Inam n'attendait que ça. Ce fut un combat plein d'action mais aucun des deux adversaires ne put briser la glace les deux premières minutes. Puis Marsagishvili se vit attribuer un point pour un coup dans l'oeil. Inam était en désaccord avec l'arbitrage mais ne put que poursuivre. C'est dans les dernières secondes qu'il inscrivit une ceinture avant et projection en demi-souplesse lui donnant avantage, victoire et revanche.

Inam passa confortablement en tête du groupe en soumettant Adao ANDRADE (POR) 3-0 pour atteindre les demi-finales. Marsagishvili aussi, en tant que deuxième du groupe, passa en éliminatoire.

Le destin décida que chacun remporte sa demi-finale, Inam vainquant Pedro GARCIA (ESP) 3-0, Marsagishvili Mihai PALAGHIA (ROU) 4-0. Troisième rencontre en cinq mois pour nos deux héros. Marsagishvili avait remporté la première 2-0 aux séries mondiales de Rio de Janeiro, Inam était sorti vainqueur à Doha en phase de groupe. La scène était prête pour que les acteurs jouent la médaille d'or des premiers Jeux mondiaux de lutte de plage de Doha.


Muhammad INAM (PAK) renverse le médaillé olympique de bronze Dato Marsagishvili (GEO) 5-3 en finale des Jeux mondiaux de lutte de plage.(Photo : Theo Lowenstein)

Marsagashvili construisit une avance de deux points par deux amenés au sol. Inam répliqua de la même façon pour mener 2-2 sur critères ; il était maintenant conscient qu'il lui fallait jouer le chronomètre pour les dernières 40 secondes.

Mais Marsagashvili voulait la revanche de sa matinale défaite. Dans une tentative désepérée, à quelques secondes de la fin, il essaya de prendre Inam en chassé mais c'est ce dernier qui prit le dessus pour mettre le Géorgien en tombé. Trois points pour Inam, et la médaille d'or en conclusion.

"Je l'avais déjà combattu et je sais ce qui m'avait manqué dans ce combat de Rio," a commenté Inam. "J'ai adoré gagner à Doha parce que tout le monde criait dans l'arène et que je luttais pour le Pakistan. Le combat était tellement dur et le gagner à l'arrachée m'a encore plus réjoui. Je ne peux pas trouver d'explication à l'atmosphère de cette journée."

Il fut accueilli comme un héro à son retour au Pakistan. Tout le monde voulait un morceau d'Inam et il fut sous le feu des interviews pendant plusieurs jours.

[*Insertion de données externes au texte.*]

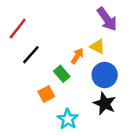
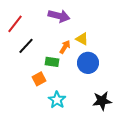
purple arrow: (107, 19) -> (59, 16), moved, turned -40
green rectangle: (62, 74) -> (52, 62), turned -40
black star: (105, 104) -> (102, 101), moved, turned -30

Après sa campagne victorieuse de Doha, Il espère que la lutte de plage soit inscrite au programme olympique des JO de Paris en 2024. Il aura alors 35 ans, n'empêche, il compte décrocher une médaille pour le Pakistan, dont la dernière récompense olympique dans la discipline remonte aux Jeux de 1960 à Rome.


Muhammad INAM (PAK) célèbre sa médaille d'or des Jeux mondiaux de lutte de plage. (Photo : Theo Lowenstein)

"La lutte de plage va continuer de se développer parce que c'est une discipline qui reste simple et pour les lutteurs et pour le public," pense Inam. "C'est très convivial et ça ne dure que trois minutes. Les règles sont qu'il faut mettre le dos de l'adversaire au sol pour gagner. Cette règle est commune à tous les dangals de l'Inde et du Pakistan et à la plupart des styles de lutte autour du monde. Sinon, le faire sortir de la zone."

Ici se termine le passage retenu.